(Stored items from a collection)
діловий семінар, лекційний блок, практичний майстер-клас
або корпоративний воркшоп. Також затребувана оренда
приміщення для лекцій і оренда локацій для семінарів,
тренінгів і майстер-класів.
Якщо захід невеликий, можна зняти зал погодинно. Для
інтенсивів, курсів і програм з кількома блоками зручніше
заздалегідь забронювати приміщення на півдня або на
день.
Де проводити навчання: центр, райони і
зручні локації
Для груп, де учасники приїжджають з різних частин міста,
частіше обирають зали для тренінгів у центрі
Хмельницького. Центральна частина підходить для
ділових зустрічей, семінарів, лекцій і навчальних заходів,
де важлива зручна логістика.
* * *
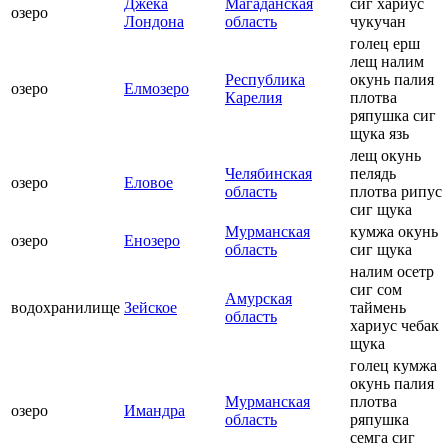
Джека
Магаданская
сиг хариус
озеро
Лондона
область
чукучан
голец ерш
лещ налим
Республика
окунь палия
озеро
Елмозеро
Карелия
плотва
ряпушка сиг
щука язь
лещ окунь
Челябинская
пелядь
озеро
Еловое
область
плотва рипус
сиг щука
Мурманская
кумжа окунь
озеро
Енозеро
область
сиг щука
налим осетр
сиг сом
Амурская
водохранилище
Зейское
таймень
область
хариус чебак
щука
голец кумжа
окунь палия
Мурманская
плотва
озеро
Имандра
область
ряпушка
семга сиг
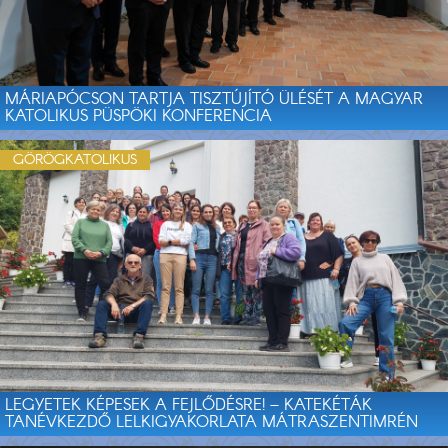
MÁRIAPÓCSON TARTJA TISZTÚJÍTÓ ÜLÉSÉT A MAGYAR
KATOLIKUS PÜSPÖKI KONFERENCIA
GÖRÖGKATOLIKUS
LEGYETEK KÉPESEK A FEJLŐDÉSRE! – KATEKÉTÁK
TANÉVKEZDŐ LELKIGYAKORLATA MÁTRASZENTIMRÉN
==
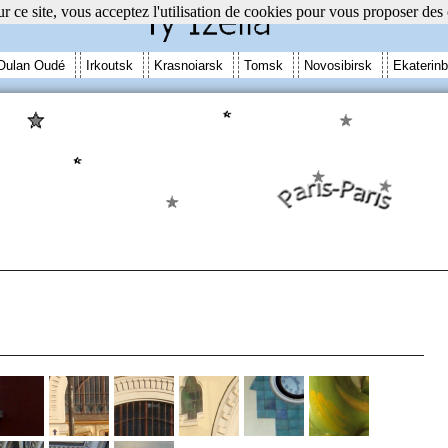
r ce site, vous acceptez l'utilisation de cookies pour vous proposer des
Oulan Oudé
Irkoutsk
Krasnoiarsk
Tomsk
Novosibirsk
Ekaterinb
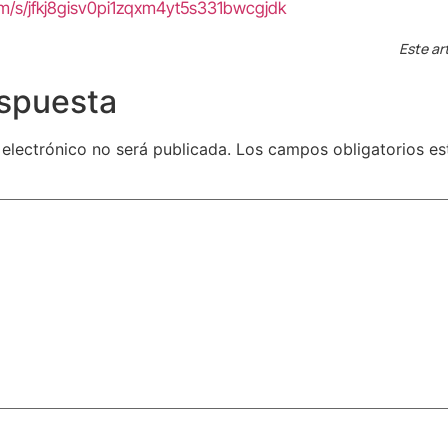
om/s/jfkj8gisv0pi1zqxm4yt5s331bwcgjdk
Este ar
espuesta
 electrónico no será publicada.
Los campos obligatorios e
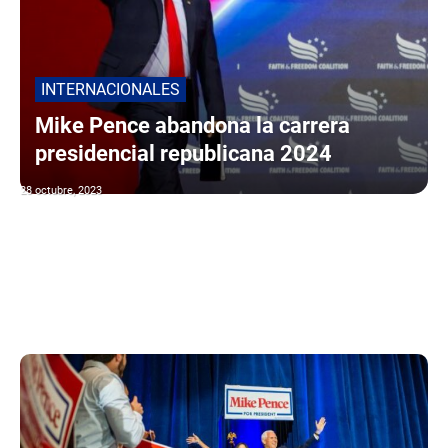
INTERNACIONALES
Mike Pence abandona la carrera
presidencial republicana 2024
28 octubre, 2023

▸ Task prompt: Above are the entries. Copy exactly the part that opens with the line containing "діловий семінар, лекційний" and closes with the line containing "де важлива зручна логістика.", and no more.

▸ Solution to this exercise:
діловий семінар, лекційний блок, практичний майстер-клас
або корпоративний воркшоп. Також затребувана оренда
приміщення для лекцій і оренда локацій для семінарів,
тренінгів і майстер-класів.
Якщо захід невеликий, можна зняти зал погодинно. Для
інтенсивів, курсів і програм з кількома блоками зручніше
заздалегідь забронювати приміщення на півдня або на
день.
Де проводити навчання: центр, райони і
зручні локації
Для груп, де учасники приїжджають з різних частин міста,
частіше обирають зали для тренінгів у центрі
Хмельницького. Центральна частина підходить для
ділових зустрічей, семінарів, лекцій і навчальних заходів,
де важлива зручна логістика.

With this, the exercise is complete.